Abstract. Despite several flood databases available in the United States,
there is a benefit to combine and reconcile these diverse data sources into
a comprehensive flood database with a unified common format and easy public
access in order to facilitate flood-related research and applications.
Typically, floods are reported by specialists or media according to their
socioeconomic impacts. Recently, data-driven analysis can reconstruct flood
events based on in situ
and/or remote-sensing data. Lately, with the
increasing engagement of citizen scientists, there is the potential to
enhance flood reporting in near-real time.
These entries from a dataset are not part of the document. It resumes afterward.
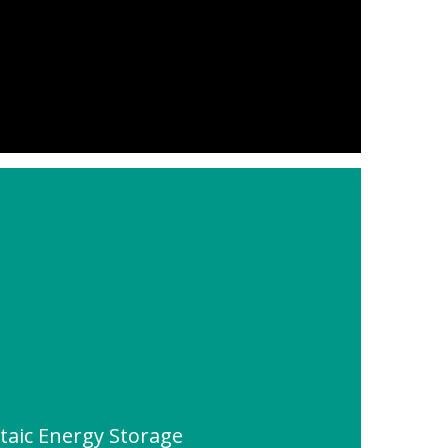
ltaic Energy Storage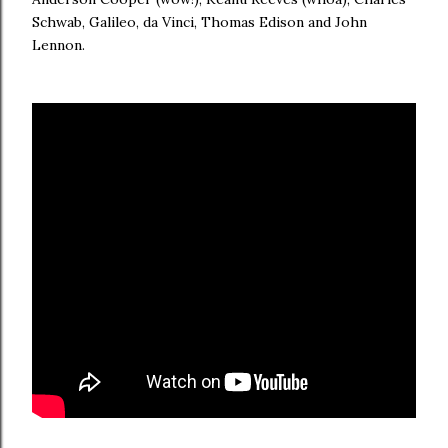
Schwab, Galileo, da Vinci, Thomas Edison and John
Lennon.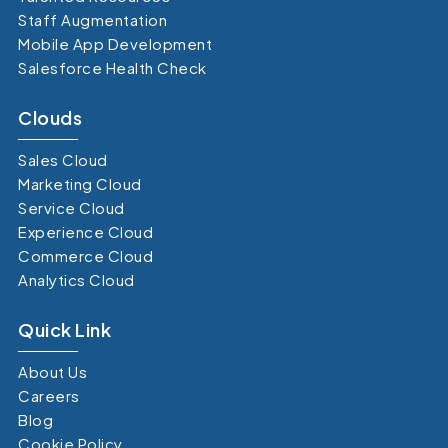
Staff Augmentation
Mobile App Development
Salesforce Health Check
Clouds
Sales Cloud
Marketing Cloud
Service Cloud
Experience Cloud
Commerce Cloud
Analytics Cloud
Quick Link
About Us
Careers
Blog
Cookie Policy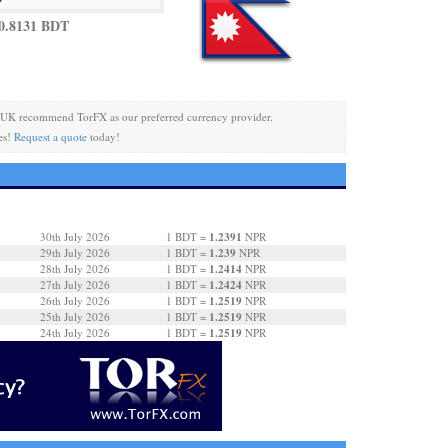
0.8131 BDT
 UK recommend TorFX as our preferred currency provider.
es!
Request a quote
today!
1.2391
30th July 2026
1 BDT =
NPR
1.239
29th July 2026
1 BDT =
NPR
1.2414
28th July 2026
1 BDT =
NPR
1.2424
27th July 2026
1 BDT =
NPR
1.2519
26th July 2026
1 BDT =
NPR
1.2519
25th July 2026
1 BDT =
NPR
1.2519
24th July 2026
1 BDT =
NPR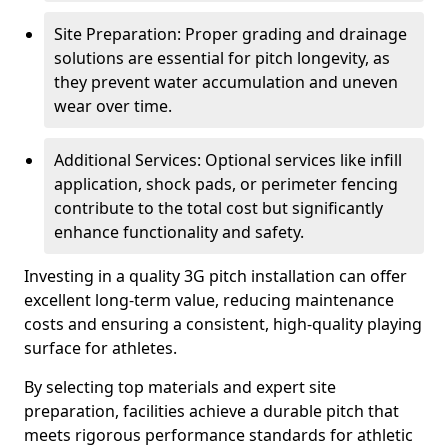
Site Preparation: Proper grading and drainage
solutions are essential for pitch longevity, as
they prevent water accumulation and uneven
wear over time.
Additional Services: Optional services like infill
application, shock pads, or perimeter fencing
contribute to the total cost but significantly
enhance functionality and safety.
Investing in a quality 3G pitch installation can offer
excellent long-term value, reducing maintenance
costs and ensuring a consistent, high-quality playing
surface for athletes.
By selecting top materials and expert site
preparation, facilities achieve a durable pitch that
meets rigorous performance standards for athletic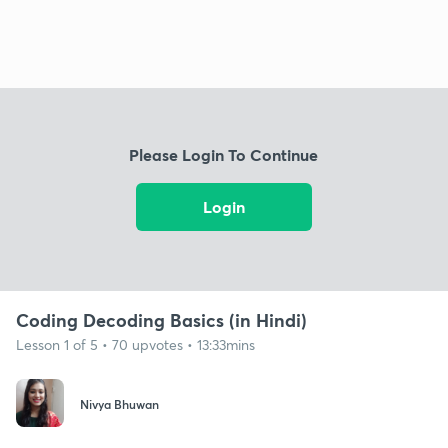
Please Login To Continue
Login
Coding Decoding Basics (in Hindi)
Lesson 1 of 5 • 70 upvotes • 13:33mins
Nivya Bhuwan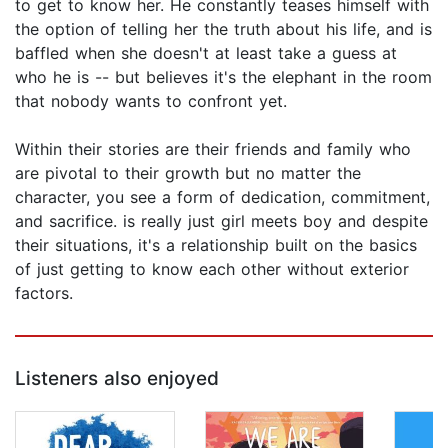
to get to know her. He constantly teases himself with
the option of telling her the truth about his life, and is
baffled when she doesn't at least take a guess at
who he is -- but believes it's the elephant in the room
that nobody wants to confront yet.
Within their stories are their friends and family who
are pivotal to their growth but no matter the
character, you see a form of dedication, commitment,
and sacrifice. is really just girl meets boy and despite
their situations, it's a relationship built on the basics
of just getting to know each other without exterior
factors.
Listeners also enjoyed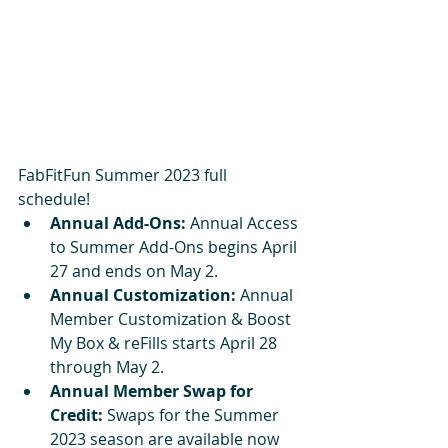
FabFitFun Summer 2023 full 
schedule!
Annual Add-Ons:
 Annual Access 
to Summer Add-Ons begins April 
27 and ends on May 2.
Annual Customization:
 Annual 
Member Customization & Boost 
My Box & reFills starts April 28 
through May 2.
Annual Member Swap for 
Credit:
 Swaps for the Summer 
2023 season are available now 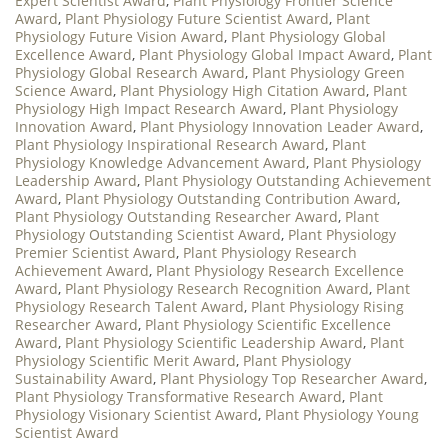
Expert Scientist Award
,
Plant Physiology Frontier Science
Award
,
Plant Physiology Future Scientist Award
,
Plant
Physiology Future Vision Award
,
Plant Physiology Global
Excellence Award
,
Plant Physiology Global Impact Award
,
Plant
Physiology Global Research Award
,
Plant Physiology Green
Science Award
,
Plant Physiology High Citation Award
,
Plant
Physiology High Impact Research Award
,
Plant Physiology
Innovation Award
,
Plant Physiology Innovation Leader Award
,
Plant Physiology Inspirational Research Award
,
Plant
Physiology Knowledge Advancement Award
,
Plant Physiology
Leadership Award
,
Plant Physiology Outstanding Achievement
Award
,
Plant Physiology Outstanding Contribution Award
,
Plant Physiology Outstanding Researcher Award
,
Plant
Physiology Outstanding Scientist Award
,
Plant Physiology
Premier Scientist Award
,
Plant Physiology Research
Achievement Award
,
Plant Physiology Research Excellence
Award
,
Plant Physiology Research Recognition Award
,
Plant
Physiology Research Talent Award
,
Plant Physiology Rising
Researcher Award
,
Plant Physiology Scientific Excellence
Award
,
Plant Physiology Scientific Leadership Award
,
Plant
Physiology Scientific Merit Award
,
Plant Physiology
Sustainability Award
,
Plant Physiology Top Researcher Award
,
Plant Physiology Transformative Research Award
,
Plant
Physiology Visionary Scientist Award
,
Plant Physiology Young
Scientist Award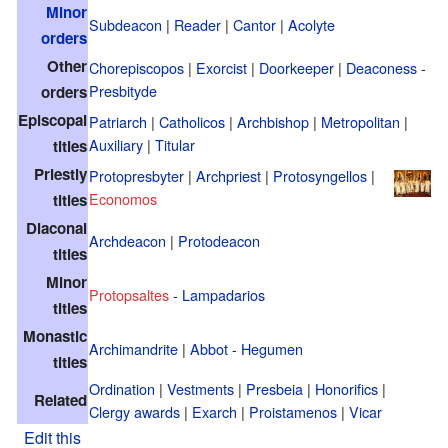
Minor
Subdeacon
|
Reader
|
Cantor
|
Acolyte
orders
Other
Chorepiscopos
|
Exorcist
|
Doorkeeper
|
Deaconess
-
Presbityde
orders
Episcopal
Patriarch
|
Catholicos
|
Archbishop
|
Metropolitan
|
Auxiliary
|
Titular
titles
Priestly
Protopresbyter
|
Archpriest
|
Protosyngellos
|
Economos
titles
Diaconal
Archdeacon
|
Protodeacon
titles
Minor
Protopsaltes
-
Lampadarios
titles
Monastic
Archimandrite
|
Abbot
-
Hegumen
titles
Ordination
|
Vestments
|
Presbeia
|
Honorifics
|
Related
Clergy awards
|
Exarch
|
Proistamenos
|
Vicar
Edit this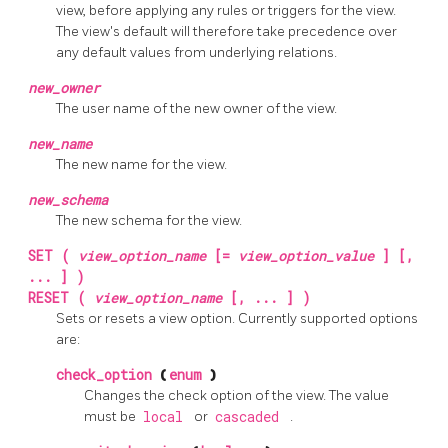
view, before applying any rules or triggers for the view.
The view's default will therefore take precedence over
any default values from underlying relations.
new_owner
The user name of the new owner of the view.
new_name
The new name for the view.
new_schema
The new schema for the view.
SET (
view_option_name
[=
view_option_value
] [,
... ] )
RESET (
view_option_name
[, ... ] )
Sets or resets a view option. Currently supported options
are:
check_option
(
enum
)
Changes the check option of the view. The value
must be
local
or
cascaded
.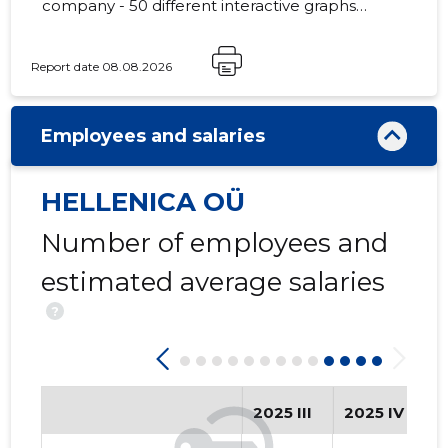
company - 50 different interactive graphs
and analytical models.
Report date 08.08.2026
2
Employees and salaries
HELLENICA OÜ
Number of employees and
estimated average salaries
?
2025 III
2025 IV
2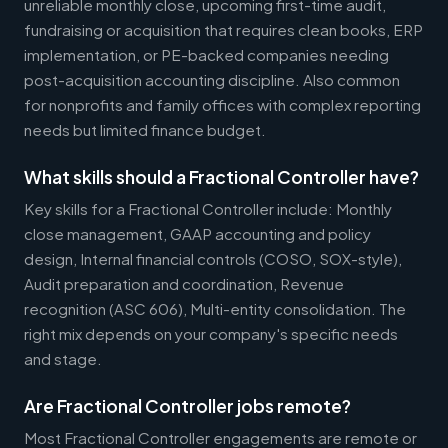
unreliable monthly close, upcoming first-time audit,
fundraising or acquisition that requires clean books, ERP
implementation, or PE-backed companies needing
post-acquisition accounting discipline. Also common
for nonprofits and family offices with complex reporting
needs but limited finance budget.
What skills should a Fractional Controller have?
Key skills for a Fractional Controller include: Monthly
close management, GAAP accounting and policy
design, Internal financial controls (COSO, SOX-style),
Audit preparation and coordination, Revenue
recognition (ASC 606), Multi-entity consolidation. The
right mix depends on your company's specific needs
and stage.
Are Fractional Controller jobs remote?
Most Fractional Controller engagements are remote or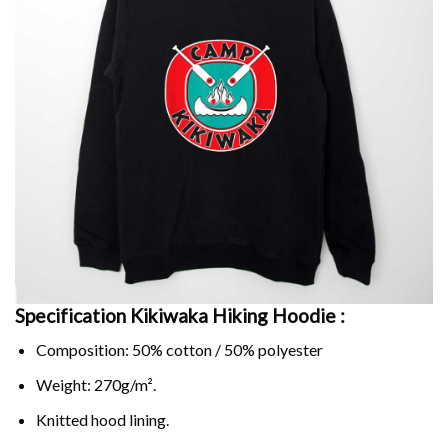
Specification Kikiwaka Hiking Hoodie :
Composition: 50% cotton / 50% polyester
Weight: 270g/m².
Knitted hood lining.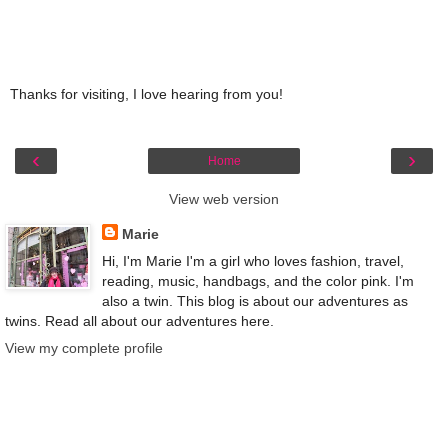
Thanks for visiting, I love hearing from you!
‹
›
Home
View web version
Marie
Hi, I'm Marie I'm a girl who loves fashion, travel,
reading, music, handbags, and the color pink. I'm
also a twin. This blog is about our adventures as
twins. Read all about our adventures here.
View my complete profile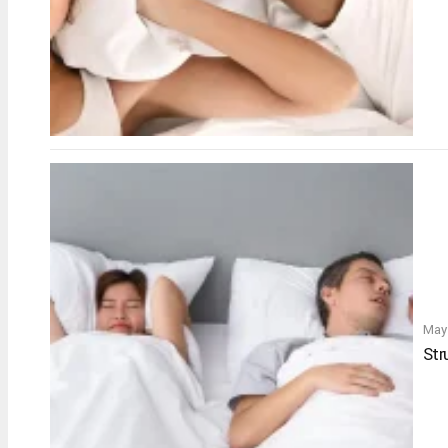
May
Str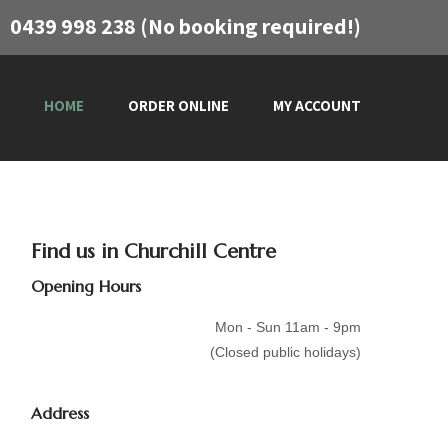
0439 998 238 (No booking required!)
HOME
ORDER ONLINE
MY ACCOUNT
Find us in Churchill Centre
Opening Hours
Mon - Sun 11am - 9pm
(Closed public holidays)
Address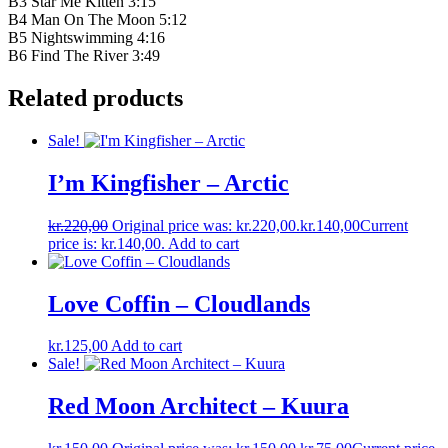
B3 Star Me Kitten 3:15
B4 Man On The Moon 5:12
B5 Nightswimming 4:16
B6 Find The River 3:49
Related products
Sale!
I’m Kingfisher ‎– Arctic
kr.
220,00
Original price was: kr.220,00.
kr.
140,00
Current
price is: kr.140,00.
Add to cart
Love Coffin – Cloudlands
kr.
125,00
Add to cart
Sale!
Red Moon Architect – Kuura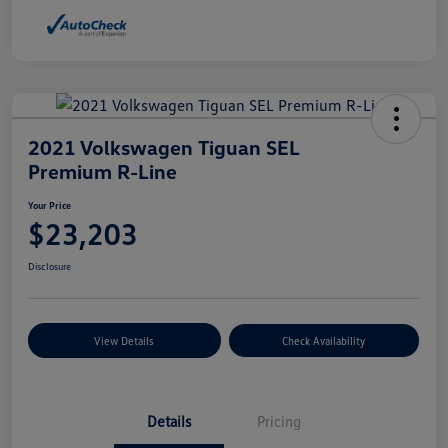
2021 Volkswagen Tiguan SEL
Premium R-Line
Your Price
$23,203
Disclosure
View Details
Check Availability
Details
Pricing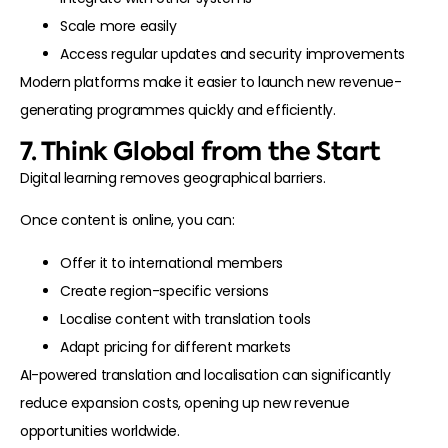
Scale more easily
Access regular updates and security improvements
Modern platforms make it easier to launch new revenue-
generating programmes quickly and efficiently.
7. Think Global from the Start
Digital learning removes geographical barriers.
Once content is online, you can:
Offer it to international members
Create region-specific versions
Localise content with translation tools
Adapt pricing for different markets
AI-powered translation and localisation can significantly
reduce expansion costs, opening up new revenue
opportunities worldwide.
The central objective of this
study is to integrate information from seven popular multi-sourced flood
databases into a comprehensive flood database in the United States, made readily
available to the public in a common data format. Natural language
processing, geocoding, and harmonizing processing steps are undertaken to
facilitate such development. In total, there are 698 507 flood records in
the United States from 1900 to the present, which highlights the longest and most
comprehensive recording of flooding across the country. The database
features event locations, durations, date/times, socioeconomic impacts
(e.g., fatalities and economic damages), and geographic information (e.g.,
elevation, slope, contributing area, and land cover types retrieved from
ancillary data for given flood locations). Finally, this study utilizes the
flood database to analyze flood seasonality within major basins and
socioeconomic impacts over time. It is anticipated that thus far the most
comprehensive yet unified database can support a variety of flood-related
research, such as a validation resource for hydrologic or hydraulic
simulations, hydroclimatic studies concerning spatiotemporal patterns of
floods, and flood susceptibility analysis for vulnerable geophysical
locations. The dataset is publicly available with the following DOI:
https://doi.org/10.5281/zenodo.4547036 (Li, 2020).